No wonder he crashed… probably steering with his knees. ‘Cause, you know, if you are watching porn and one hand is holding the phone…
Annnnd…the jokes just write themselves.
As was said about Pee-Wee Herman’s infamous brush with the law, “he did it to himself.”
I guess sometimes the “little death” is not so little.
There is no indication excessive speed was a factor, so I guess he was in fact “stroking it.”
I’ll be here until Friday…tip your waitresses…
“There is no word on whether or not Jones put on clean underwear before leaving the house as one presumes his mother taught him to do in order to avoid possible embarrassment should he be in an accident.”
Since the body loses bowel control upon death, putting on clean underwear or not wouldn’t have mattered. This is why I only own one pair of underwear.
“This is why I only own one pair of underwear.”
Same here and it’s only for winter.
That’s right. Undercoating is a scam!
As Bill Co… I mean a famous comedian once said, “In a car accident, First you say it, then you do it.” So even if he didn’t die, his underwear would still be soiled.
The most surprising thing to me is that a 1996 Corolla had a sunroof.
Probably an aftermarket pop-up. Which is why it departed the proceedings allowing him to go through it.
My mom’s ’89 Corolla had a sunroof from the factory. I know this because 8-year-old me had to sit in the car for an hour while the salesman explained the operation of it to her.
i thought this shit only happened in florida?
Without heaving read this, I’m going to guess that the perpetrator / victim was male. That’s just one of those dumb things that a guy would do.
You ever watch ‘America’s Funniest Videos’? It’s enough to make me embarrassed to be male. There are still videos with women in them, but they’re usually getting caught out by circumstance; the ones with men you usually start thinking, “Dude, what are you – oh, no!” about ten seconds before anything bad happens. It’s terrible.
Yes, I have watched that show. I’m amazed at how few people think about the future children they want to have when they try and fail to perform ridiculous stunts.
Sometimes women do stupid things, too:
http://jalopnik.com/5961705/woman-wrecks-car-while-shaving-pubes-in-duh-florida
Sometimes women do stupid things while driving too:
http://jalopnik.com/5961705/woman-wrecks-car-while-shaving-pubes-in-duh-florida
Some people just aren’t good multitaskers…

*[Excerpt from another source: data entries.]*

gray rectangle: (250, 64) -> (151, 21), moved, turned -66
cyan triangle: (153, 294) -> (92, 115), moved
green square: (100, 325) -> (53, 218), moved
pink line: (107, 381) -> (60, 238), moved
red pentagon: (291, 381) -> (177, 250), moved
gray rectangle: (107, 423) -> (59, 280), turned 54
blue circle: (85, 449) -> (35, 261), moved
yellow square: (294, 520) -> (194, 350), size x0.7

We can only speculate, but had Mr. Jones been driving GM the lack of available sunroof from the manufacturer would have kept him in the car during the crash and instead have thrown him into the steering wheel where the airbag merely would have failed to deploy. Let this be a lesson to buy ‘murican.
Whatchu talkin? In 96 you could get a sunroof across most of the GM line!
GM hid such options in upper trims depending on the brand and if it was even available on the model. The Japanese in contrast seemed to offer it on base versions of nearly every model in the period.
That’s a good point. They’re not on the old people cars (Buick and Cadillac they were stand-alone options, I think) of that period because they didn’t want them.
B-body Fleetwood with Astroroof is super rare.
Not to mention the contemporary Geo Prism, which was derived from or heavily related to the Toyota Corolla.
Same car, made at NUMMI with the Corolla. I’m not sure ALL US Corollas were made there, but all Prizms were made there.
If it was a Ford, he would have just been burned in a fire. The safest product in this case would have been a Chrysler. He would have just pleasured himself at home or in the driveway because the transmission wouldn’t have worked and the engine would have been full of sludge.
I’m not sure this man has enough class for an LHS or Vision.
Neither of which would have succumb to sludge being 3.3L or 3.5L. Think Sebring.
To be fair to the Sebring. It did not have The Engine That Shall Not Be Named until 2001. In any case, a ’96 Corolla is probably more valuable than a ’01 Sebring.
Ugh, I have a mental block for the Cirrus and Breeze!
Yea, aside from maybe a Wrangler/Cherokee, good luck finding something ChryslerCo built in 1996 that still works properly.
Their products deserve an antique plate at the 10 year mark.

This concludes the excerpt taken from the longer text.